Pocas cosas definen tanto y tan bien el carácter de alguna persona, género o sector de la población como las manías, los hábitos y las costumbres. Dentro de ellos el sentido que pueda llegar a tener un objeto ilustra de forma contundente quien lo posee.
En este tenor, los utensilios de cocina representan un efecto muy enraizado en la cultura, cosa que sucede de forma particular con la mexicana.

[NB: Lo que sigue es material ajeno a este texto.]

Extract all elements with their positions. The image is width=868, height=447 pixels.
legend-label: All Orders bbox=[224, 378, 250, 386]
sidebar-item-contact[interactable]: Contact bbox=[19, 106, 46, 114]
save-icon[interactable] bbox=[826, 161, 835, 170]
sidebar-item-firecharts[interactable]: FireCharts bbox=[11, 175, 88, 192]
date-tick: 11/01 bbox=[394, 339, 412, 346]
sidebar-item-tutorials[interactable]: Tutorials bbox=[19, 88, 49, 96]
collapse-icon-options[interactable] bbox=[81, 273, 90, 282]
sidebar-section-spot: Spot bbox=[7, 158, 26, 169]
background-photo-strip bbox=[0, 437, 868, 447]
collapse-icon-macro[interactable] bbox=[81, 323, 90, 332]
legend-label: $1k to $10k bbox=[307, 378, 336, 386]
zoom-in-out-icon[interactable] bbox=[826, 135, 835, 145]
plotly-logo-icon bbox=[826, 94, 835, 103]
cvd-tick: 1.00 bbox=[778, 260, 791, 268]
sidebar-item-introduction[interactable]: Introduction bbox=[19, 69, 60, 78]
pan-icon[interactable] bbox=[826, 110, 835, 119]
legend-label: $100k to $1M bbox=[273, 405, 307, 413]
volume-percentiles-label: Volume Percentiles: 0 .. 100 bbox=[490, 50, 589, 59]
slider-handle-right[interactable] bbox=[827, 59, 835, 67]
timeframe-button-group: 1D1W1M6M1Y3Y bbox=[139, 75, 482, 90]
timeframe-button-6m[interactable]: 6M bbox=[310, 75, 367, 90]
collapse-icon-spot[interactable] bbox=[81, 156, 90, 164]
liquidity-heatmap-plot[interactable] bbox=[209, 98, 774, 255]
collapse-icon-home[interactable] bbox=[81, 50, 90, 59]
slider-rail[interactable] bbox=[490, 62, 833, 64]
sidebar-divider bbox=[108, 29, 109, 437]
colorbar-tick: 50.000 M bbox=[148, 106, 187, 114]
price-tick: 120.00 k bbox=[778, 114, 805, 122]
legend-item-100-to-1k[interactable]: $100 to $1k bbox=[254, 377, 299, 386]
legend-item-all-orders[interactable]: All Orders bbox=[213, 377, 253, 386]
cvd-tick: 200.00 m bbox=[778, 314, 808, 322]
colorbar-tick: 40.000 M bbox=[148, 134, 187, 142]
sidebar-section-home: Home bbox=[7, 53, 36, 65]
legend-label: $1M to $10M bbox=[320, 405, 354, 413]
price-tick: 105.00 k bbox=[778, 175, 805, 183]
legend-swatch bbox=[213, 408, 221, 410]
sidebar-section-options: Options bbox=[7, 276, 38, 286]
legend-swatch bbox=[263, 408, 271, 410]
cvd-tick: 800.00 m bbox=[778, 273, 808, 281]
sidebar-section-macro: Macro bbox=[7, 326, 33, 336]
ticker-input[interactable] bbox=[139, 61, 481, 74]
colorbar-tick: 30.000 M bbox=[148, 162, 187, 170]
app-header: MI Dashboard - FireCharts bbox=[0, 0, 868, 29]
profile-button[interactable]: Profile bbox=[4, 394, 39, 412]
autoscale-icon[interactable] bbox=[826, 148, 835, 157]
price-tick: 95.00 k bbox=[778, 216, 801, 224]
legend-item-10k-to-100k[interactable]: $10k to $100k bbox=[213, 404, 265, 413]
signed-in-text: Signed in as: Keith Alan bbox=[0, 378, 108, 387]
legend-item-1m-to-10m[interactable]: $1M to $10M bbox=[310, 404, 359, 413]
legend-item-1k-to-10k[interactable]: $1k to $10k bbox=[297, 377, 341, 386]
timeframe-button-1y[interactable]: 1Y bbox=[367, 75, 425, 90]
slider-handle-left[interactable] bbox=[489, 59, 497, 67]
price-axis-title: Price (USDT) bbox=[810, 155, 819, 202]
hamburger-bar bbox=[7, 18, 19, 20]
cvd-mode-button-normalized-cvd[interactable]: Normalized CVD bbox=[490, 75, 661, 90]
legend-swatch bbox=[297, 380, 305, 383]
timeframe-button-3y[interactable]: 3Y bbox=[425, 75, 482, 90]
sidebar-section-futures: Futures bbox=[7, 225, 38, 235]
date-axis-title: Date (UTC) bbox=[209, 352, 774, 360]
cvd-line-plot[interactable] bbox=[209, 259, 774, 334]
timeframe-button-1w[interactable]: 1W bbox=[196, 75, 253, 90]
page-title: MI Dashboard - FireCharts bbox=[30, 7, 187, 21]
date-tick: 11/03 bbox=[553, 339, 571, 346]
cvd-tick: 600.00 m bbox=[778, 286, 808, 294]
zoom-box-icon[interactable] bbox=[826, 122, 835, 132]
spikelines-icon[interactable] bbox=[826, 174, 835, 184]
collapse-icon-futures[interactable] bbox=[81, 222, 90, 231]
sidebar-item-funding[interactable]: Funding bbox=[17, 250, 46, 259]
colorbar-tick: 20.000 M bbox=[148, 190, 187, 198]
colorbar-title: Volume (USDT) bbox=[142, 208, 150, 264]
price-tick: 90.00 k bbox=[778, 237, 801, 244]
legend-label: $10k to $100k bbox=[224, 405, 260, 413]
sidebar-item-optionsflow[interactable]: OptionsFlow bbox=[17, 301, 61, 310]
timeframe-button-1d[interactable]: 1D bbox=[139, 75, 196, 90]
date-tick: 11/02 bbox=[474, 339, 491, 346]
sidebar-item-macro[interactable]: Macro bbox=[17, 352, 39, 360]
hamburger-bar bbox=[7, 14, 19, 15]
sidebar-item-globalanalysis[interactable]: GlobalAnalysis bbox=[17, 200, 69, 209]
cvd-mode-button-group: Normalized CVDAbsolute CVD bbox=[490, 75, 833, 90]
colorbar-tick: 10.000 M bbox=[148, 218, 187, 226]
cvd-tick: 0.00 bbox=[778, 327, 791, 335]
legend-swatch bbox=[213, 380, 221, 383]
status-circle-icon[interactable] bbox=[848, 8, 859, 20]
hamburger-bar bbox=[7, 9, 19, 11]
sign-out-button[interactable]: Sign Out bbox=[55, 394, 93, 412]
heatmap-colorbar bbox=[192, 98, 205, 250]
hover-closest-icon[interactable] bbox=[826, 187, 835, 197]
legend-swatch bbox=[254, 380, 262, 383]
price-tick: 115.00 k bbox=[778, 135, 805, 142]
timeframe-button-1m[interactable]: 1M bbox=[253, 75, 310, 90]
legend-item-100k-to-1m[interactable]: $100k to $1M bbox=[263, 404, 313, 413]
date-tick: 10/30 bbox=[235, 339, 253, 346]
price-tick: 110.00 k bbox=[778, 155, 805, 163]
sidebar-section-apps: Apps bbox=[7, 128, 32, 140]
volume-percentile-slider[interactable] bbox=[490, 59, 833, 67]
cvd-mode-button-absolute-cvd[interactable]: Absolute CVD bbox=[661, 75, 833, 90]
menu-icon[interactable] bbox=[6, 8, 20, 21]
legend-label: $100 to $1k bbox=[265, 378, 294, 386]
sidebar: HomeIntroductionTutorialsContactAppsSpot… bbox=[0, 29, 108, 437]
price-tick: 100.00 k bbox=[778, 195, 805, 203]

Y en ella una madre comprende como nadie lo que representan las cosas que pueblan sus alacenas.
En “Las cucharas de la tribu”, Juan Luis Suárez Granda hace un recuento de la evolución de los tiliches que los seres humanos han empleado para transformar los insumos en comida, servir los alimentos y llevárselos a la boca.
Pero el autor del texto no señala el dilema que podría representar la ausencia de semejantes herramientas en la posmodernidad, misma que ha llevado al traste (de suyo algo irónico) a una de las marcas cuya labor reside en la contención del pipirín en el mundo occidental.

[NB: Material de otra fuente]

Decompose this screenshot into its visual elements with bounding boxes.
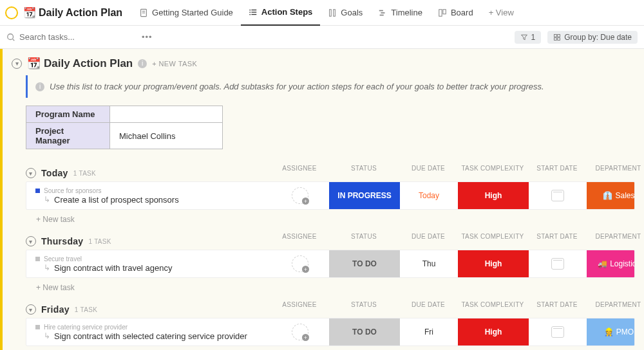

Con la noticia de que Tupperware se ha declarado en quiebra en Estados Unidos, muchas conciencias domésticas han visto alterada su calma ante el futuro que puedan tener los trastos en la cocina, no obstante, la enorme oferta del mercado, así como el ingenio de los usuarios para aprovechar las alternativas.
Los más ingeniosos se han anticipado señalando a los botes de yogurt, crema y otros menesteres, como los culpables de la bancarrota, pues son sospechosos comunes que sustituyen eficazmente a los originales, e incluso desempeñan una función menos cara, lo que no los libra de caer en manos ajenas.
De esto saben bien las doñitas quienes han aprendido a atesorar como a la niña de sus ojos, los cacharros plásticos que valen su peso en oro, pues se trata de objetos de valor emocional incalculable, que refrendan la tozudez y el alma con que las amas de casa defienden su terruño.
Con todo, ya hay quien desde la mercadotecnia argumenta que fueron la búsqueda de calidad y la oferta de productos duraderos lo que acabó por tronar a la empresa. Paradójico que la lección provenga del carácter casi desechable de productos de menor valía, que orillan a la renovación de existencias tarde o temprano.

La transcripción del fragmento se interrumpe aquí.